With the Oscars fast approach we decided to look at two films in the Best Picture category to see how historically accurate they are. While many of the films in this category have historical inaccuracies they are minor compared to our chosen films.
Argo has three major historical inaccuracies. The film claims Shah Mohammad Reza Pahlavi been Shah (or Shahanshah which is a title given to Kings of Iran) since he was placed in power by the 1953 Iranian coup d’état. In reality he had been Shah since 1941 when Iran was still a constitutional monarchy. The 1953 coup d’état had overthrown the Prime Minister Mohammed Mosaddegh and the elected government and gave Shah Mohammad Reza Pahlavi ultimate power. The film also claimed that the Prime Minister Mohammad Mossadegh had been voted in by the Iranian populous. However the Prime Minister was actually voted in by members of Parliament.
The second inaccuracy was the down play of Canada’s, the UK’s and New Zealand’s roles in the rescue of the American diplomats. Some Canadian critics were not impressed that the role of the Canadian Government and their Ambassadors was reduced and America’s increased. The truth was that they were on more of an equal level. Also angry at their depiction was the UK and New Zealand diplomats. The film claimed that they dismissed the refugees but in reality they both helped out as much as they could (New Zealand offered a safe house for the American diplomats, food and entertainment at the Canadian Embassy and also drove them to the airport. The British embassy originally took in the diplomats however it was decided that it was still not safe enough for them and moved them to the Canadian Embassy).

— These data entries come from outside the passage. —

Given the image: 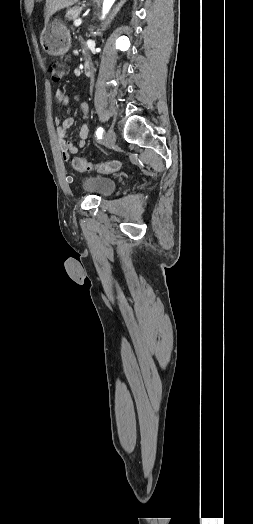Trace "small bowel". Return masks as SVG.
I'll return each mask as SVG.
<instances>
[{"instance_id": "obj_1", "label": "small bowel", "mask_w": 253, "mask_h": 524, "mask_svg": "<svg viewBox=\"0 0 253 524\" xmlns=\"http://www.w3.org/2000/svg\"><path fill=\"white\" fill-rule=\"evenodd\" d=\"M56 100L66 105L70 102V96L66 95L61 89H58L55 93ZM84 122L79 130V141L77 143H74L72 141H69L66 139V134L69 128L72 127L74 120L73 118H65L61 120L60 118L55 119V123L57 125V135L58 140L62 152L63 159L65 161H69L72 154H76L80 148L85 147L86 139L89 135V127H88V113H89V107L86 102H82L80 105Z\"/></svg>"}]
</instances>
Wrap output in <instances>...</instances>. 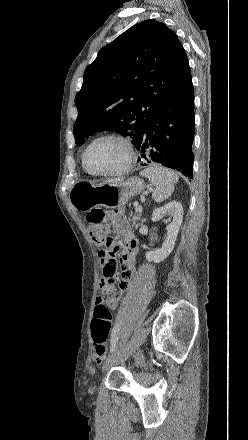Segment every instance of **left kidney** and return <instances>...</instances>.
<instances>
[{"instance_id": "5707ae66", "label": "left kidney", "mask_w": 248, "mask_h": 440, "mask_svg": "<svg viewBox=\"0 0 248 440\" xmlns=\"http://www.w3.org/2000/svg\"><path fill=\"white\" fill-rule=\"evenodd\" d=\"M167 215L172 217L171 223L166 226L167 238L164 241L162 248L146 252L145 256L148 261L159 263L165 260L174 249L177 234L183 220V207L181 203L178 201H171L165 206L155 209L152 214V220L159 221Z\"/></svg>"}]
</instances>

The last inaccuracy was the trip to the bazaar, the confrontation at the airport and runway chase at the end of the movie. It never happened but that wouldn’t make for an interesting or exciting ending! 
Django Unchained has two major historical inaccuracies. In the film, Leonardo DiCaprio’s character, the plantation owner Calvin Candie, enjoys Mandingo fighting (forcing slaves to fight to the death). However Mandingo Fights are just rumours. For one it was illegal to kill a slave or to give them cruel punishments at the time the film is depicted in. Secondly, slaves were expensive to buy so killing them would not be financially prudent for a plantation owner! The second inaccuracy is the feature of a Ku Klux Klan like type group. The Ku Klux Klan was founded in 1865; seven years after the time the film took place and no other known group existed before that date. 
These changes bring up many questions. Would the real history be too boring for audiences? If they weren’t were the changes necessary? Is that something that will affect the Academy voter’s choice too? Is it important for an Oscar winning film to be historically accurate? We won’t find out some of those answers till this Sunday but we can shoot the breeze about the two films and past and present nominated films in the discussion until we find out!